Add the Artist's Signature to Your Work
Now, assuming that after everything we've said, you still want to use JavaScript (we really hope we've not put you off too much!), a simple step you can take that won't protect your work but may help to make sure that you get the credit you deserve at least is to place a simple notice into the script (some people call this a copyright notice but we prefer just notice).
There are three good places to place this notice:
At the beginning
At the end
In the stream of the code
A notice (or notices at regular intervals if the code is long) in the stream of the code makes a great deal of sense because it is harder to spot and makes removing them all more difficult.
Here is an example of all three forms in action:
<html>
<head>
<title>Test Page</title>
<script language="javascript">
/*
* Written by Joe Bloggs on 2001/07/20
* youremail@yourURL.com; http://www.yourURL.com
*/
function start()
{
alert("Simple script!"); // Written by Joe Bloggs on 2001/07/20
}
/*
* Written by Joe Bloggs on 2001/07/20
* youremail@yourURL.com; http://www.yourURL.com
*/
</script>
</head>
<body onLoad="start()">
</body>
</html>
Adding all three to such a short script might be overkill, but if your scripts are reasonably long, it makes more sense.
Use Absolute URLs in Your Scripts
Whenever you need to use URLs in your scripts, you can make them harder to "remodify" for use on other sites by making all the URLs it contains absolute URLS. So instead of using image1.gif, use http://www.yourURL.com/image1.gif. This will slow down anyone looking for "inspiration."
Go External!
Place your script or scripts into one (or more) external script file. This is still a plain text file, and it is still subject to the same vulnerabilities as the other forms—but they are harder to read, follow and modify. The more you use (within reason), the better the protection will be.
Make Your Script Hard to Follow
Why comment a script on the Web? Who are those comments for? Strip out the comments (apart from the notices mentioned earlier) from your scripts before making them live—you can always keep a commented copy for your own use.
Encode Your Scripts
If you are creating script for an Internet-Explorer-5-or-later-only target audience, you can use the new Microsoft Script Encoder to encode your scripts and hide them from prying eyes.
The Windows Script Encoder allows you to encode any scripts that you might have in HTML pages, ASP pages, and Windows Script Host files so that it is difficult for users to read your code. Note the word difficult—not imposst—it's not foolproof, and there are crackers out there for it.

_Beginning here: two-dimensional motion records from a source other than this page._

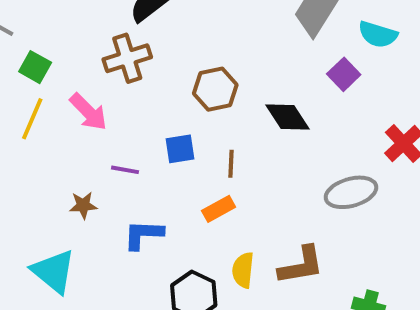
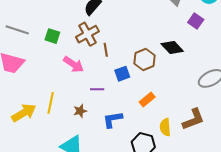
green square: (35, 67) -> (52, 36), moved
brown hexagon: (215, 89) -> (145, 59), moved
yellow line: (32, 119) -> (51, 103), moved
brown line: (231, 164) -> (106, 50), moved

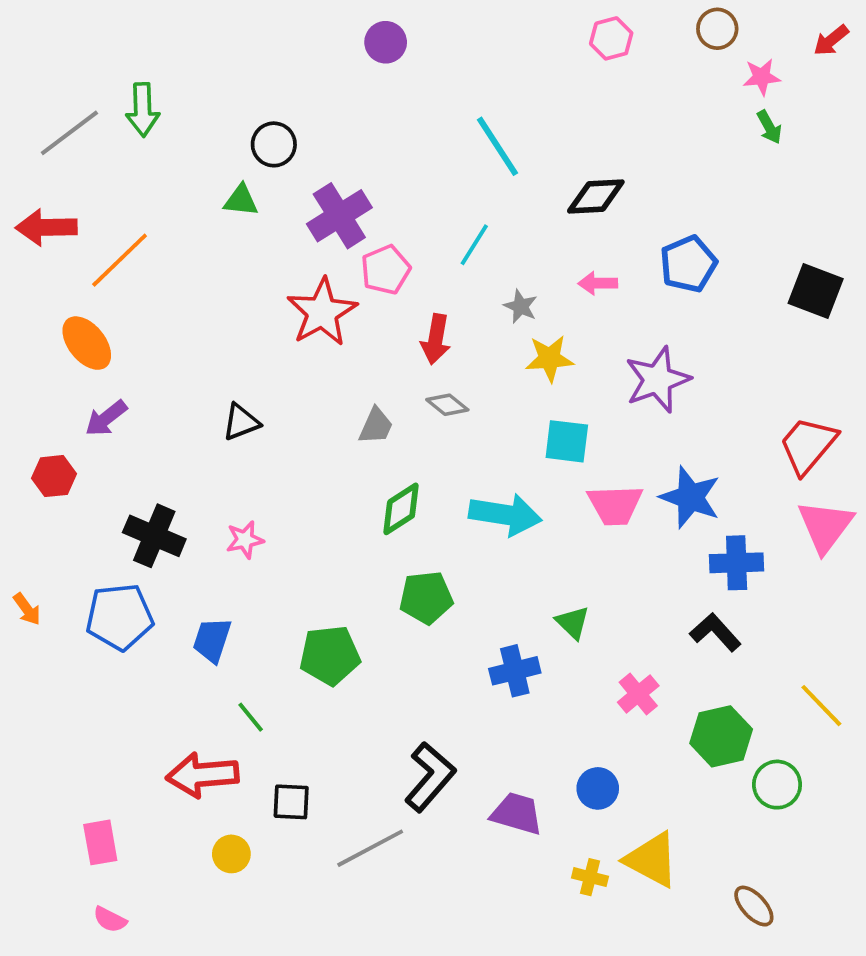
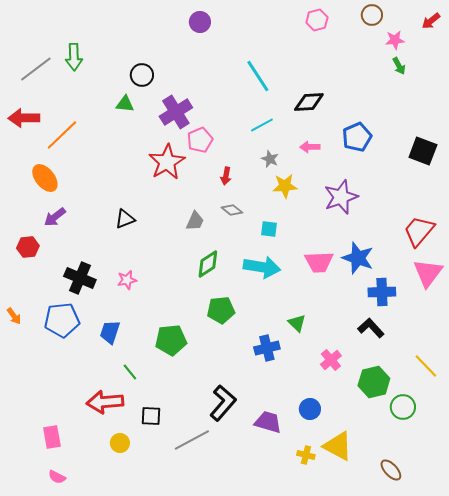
cyan line: (474, 245) -> (262, 125), moved, turned 30
red arrow: (436, 339) -> (226, 176), size x0.7
cyan square: (567, 441) -> (269, 229), moved, size x0.7

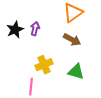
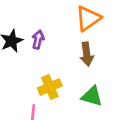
brown arrow: (72, 40) -> (87, 54), turned 54

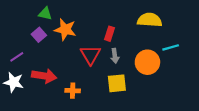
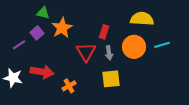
orange star: (65, 30) -> (62, 28), turned 30
purple line: (17, 57) -> (19, 45), moved
orange circle: (147, 62) -> (134, 47), moved
orange cross: (73, 91) -> (69, 86), turned -32

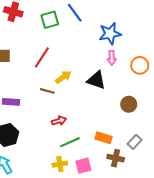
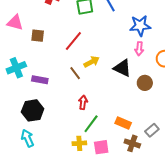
brown line: (47, 91) -> (75, 73), turned 32
brown circle: (129, 104) -> (145, 83), moved
red arrow: (59, 121) -> (83, 102), turned -72
green line: (70, 142) -> (91, 124), turned -36

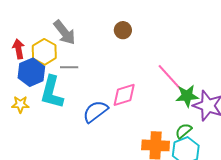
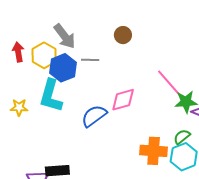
gray line: (69, 67) -> (90, 60), moved
blue hexagon: (31, 72) -> (63, 68), moved

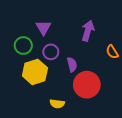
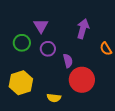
yellow hexagon: (35, 72) -> (21, 83), moved

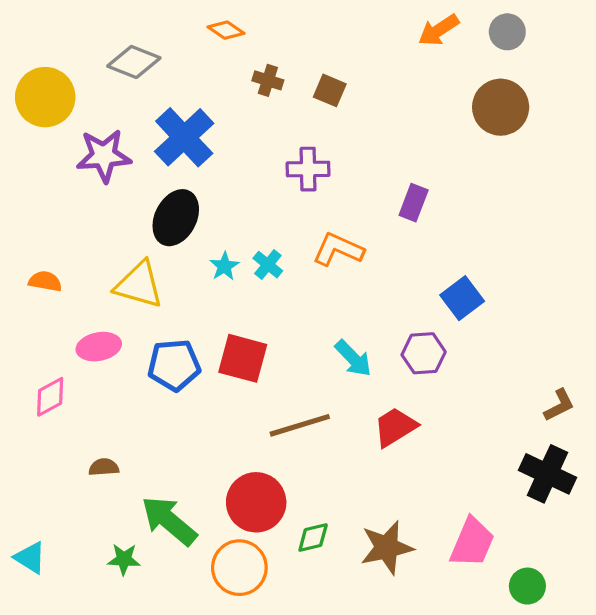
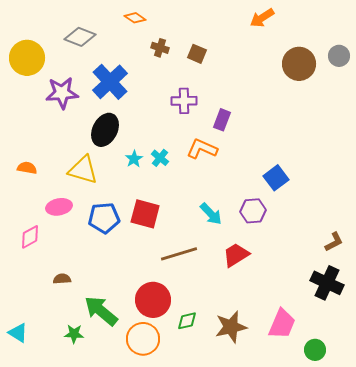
gray circle: (507, 32) -> (339, 56), moved
purple rectangle: (414, 203) -> (222, 120), moved

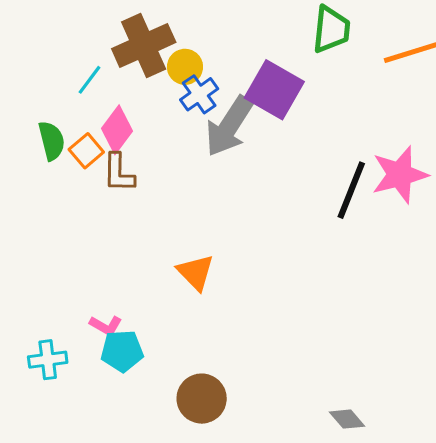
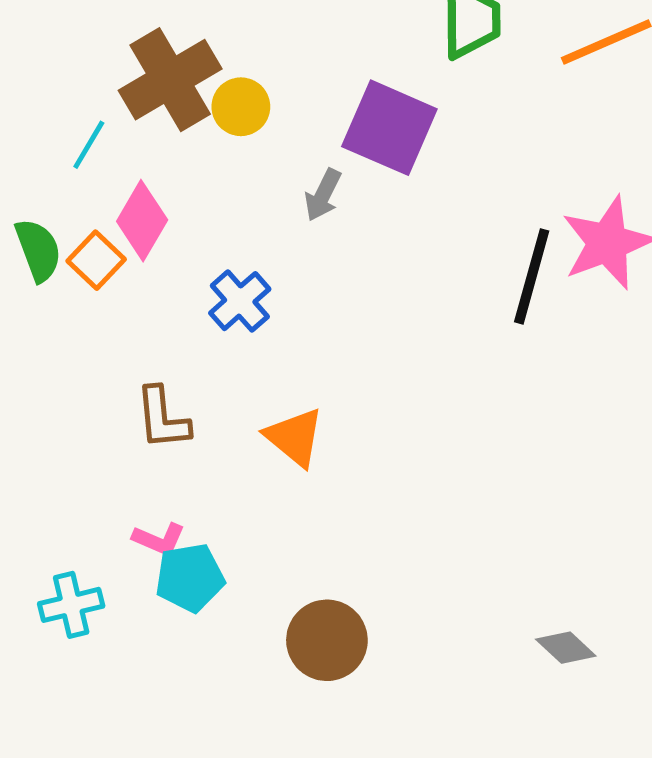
blue cross: (199, 94) -> (240, 301), moved
gray arrow: (229, 126) -> (323, 195), size x0.5
brown L-shape: (119, 173) -> (163, 418), moved

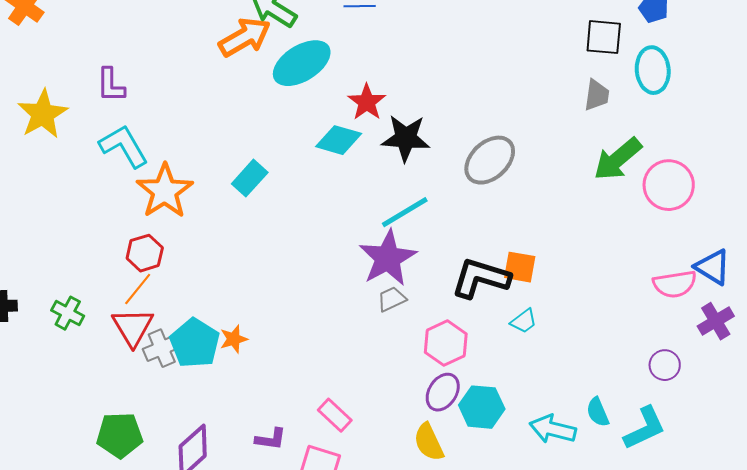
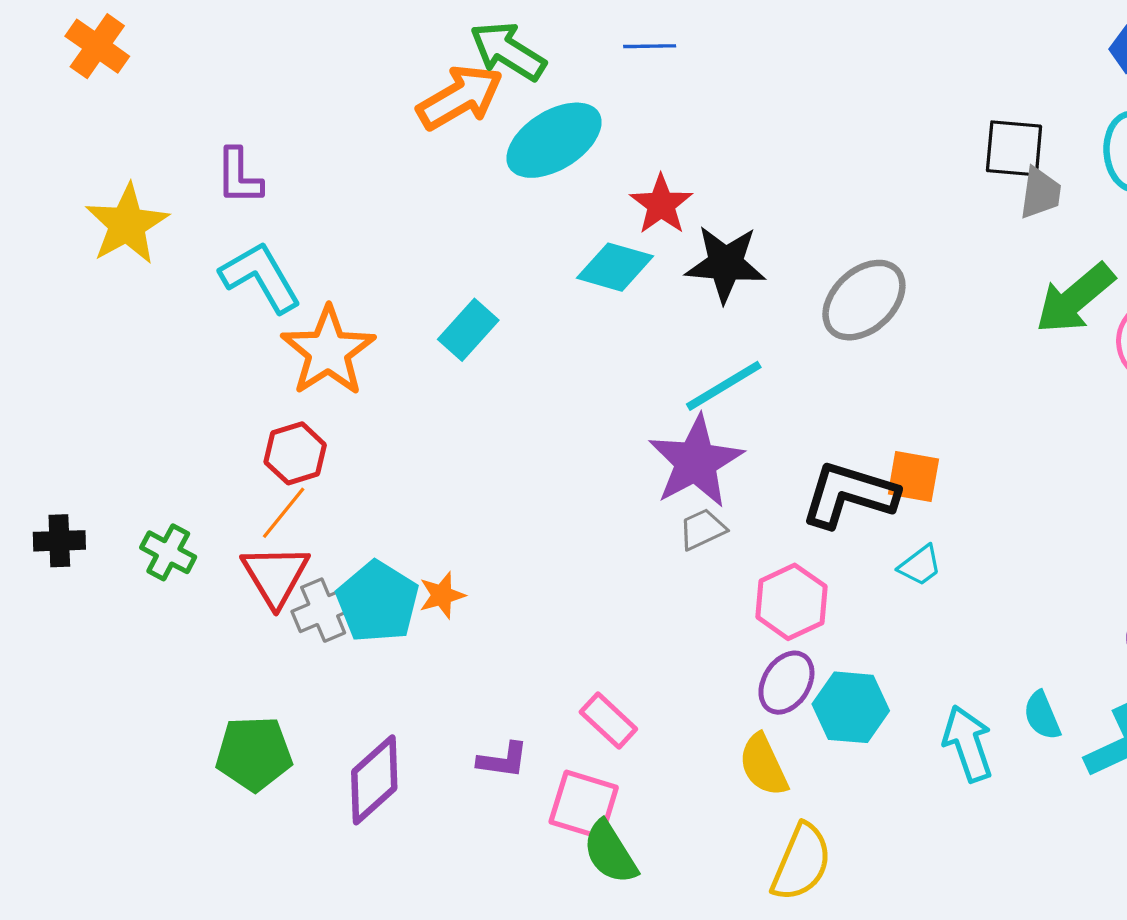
black square: (604, 37) -> (1014, 148), moved
cyan arrow: (553, 429) -> (968, 744), turned 57

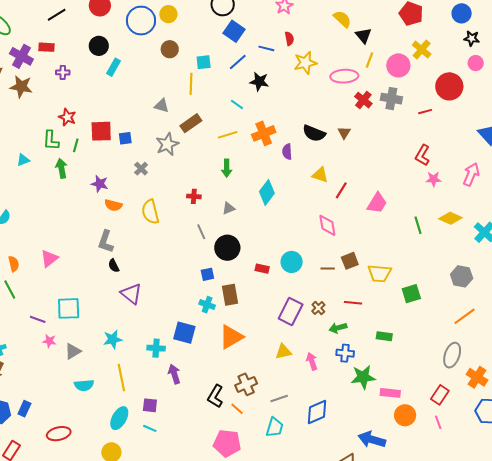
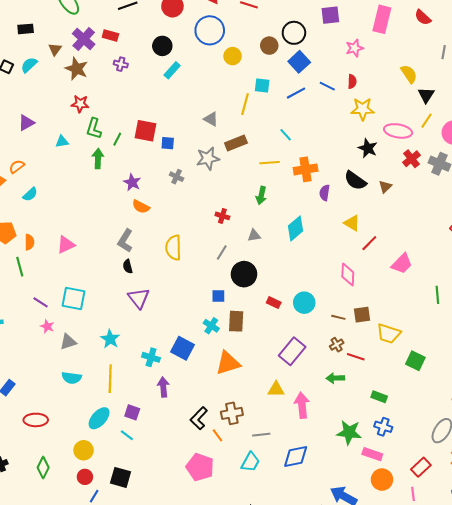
yellow circle: (168, 14) -> (233, 56), moved
brown circle: (170, 49) -> (269, 46), moved
black star: (259, 82) -> (368, 148), moved
red star: (67, 117) -> (80, 104), moved, turned -30
gray cross: (141, 169) -> (177, 177), turned -32
yellow semicircle: (150, 212) -> (173, 248), moved
gray line: (201, 232) -> (222, 253), turned 42
green square: (411, 294) -> (415, 361), turned 30
brown cross: (318, 308) -> (337, 345), moved
cyan star: (113, 339) -> (110, 339), turned 30
blue cross: (345, 353) -> (383, 427), moved
pink arrow: (312, 361) -> (302, 405), size x1.4

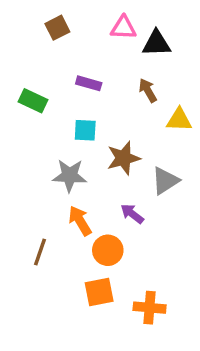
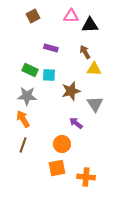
green rectangle: (33, 101) -> (30, 70), moved
yellow triangle: (179, 120) -> (94, 69), moved
gray star: (70, 176) -> (27, 96), moved
gray triangle: (165, 181) -> (95, 104), turned -30
orange arrow: (80, 221) -> (23, 119), moved

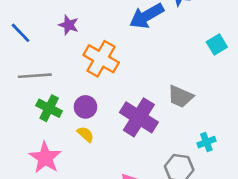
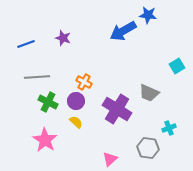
blue line: (20, 33) -> (26, 44), turned -66
cyan square: (217, 44) -> (177, 66), moved
orange cross: (101, 59) -> (84, 82), moved, size x0.6

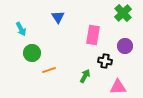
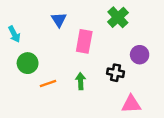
green cross: (123, 13) -> (118, 17), moved
pink rectangle: (93, 35) -> (84, 41), moved
green arrow: (85, 76) -> (81, 81), moved, turned -32

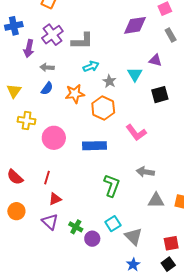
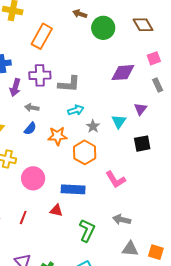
purple cross: (52, 35) -> (40, 75), turned 30
purple triangle: (155, 60) -> (140, 109), turned 48
red triangle: (55, 199) -> (56, 210), moved, turned 32

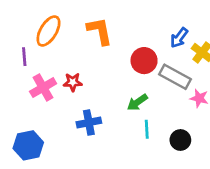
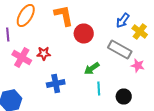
red circle: (144, 61) -> (84, 34), moved
pink cross: (43, 88) -> (22, 58), turned -30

You can download the script encoder from http://msdn.microsoft.com/scripting/vbscript/download/vbsdown.htm.
Using the script encoder, which is a command line program, you can turn it into the following script:
<html>
<head>
<title>Test Page</title>
<script language="javascript">
/*
* Written by Joe Bloggs on 2001/07/20
* youremail@yourURL.com; http://www.yourURL.com
*/
//**Start Encode**
function start()
{
alert("Simple script!");
}
</script>
</head>
<body onLoad="start()">
</body>
</html>
Into this encrypted script shown below:
<html> <head> <title>Test Page</title> <script language="JScript.Encode"> /* * Written by Joe Bloggs on 2001/07/20 * youremail@yourURL.com; http://www.yourURL.com */ //**Start Encode**#@~^PgAAAA==@#@&0; mDkW PkOlMYc#@#@&´@#@&lV.YvJ?bh2VPkm.k2OeJbi@#@&8@#@&mA8AAA==^#~@</script> </head> <body onLoad="start()"> </body> </html>
By typing in the following at the Command Prompt (with the Script Encoder installed). See Figure 4.
){kind=link}
Figure 4 Command prompt instructions for Script Encoder.
The Script Encoder is really easy to use, you just need to remember to place //**Start Encode** where you want the encoding to start. It's quick and easy to use and is an effective deterrent, but it only works in an Internet Explorer environment, which is a severe limitation indeed.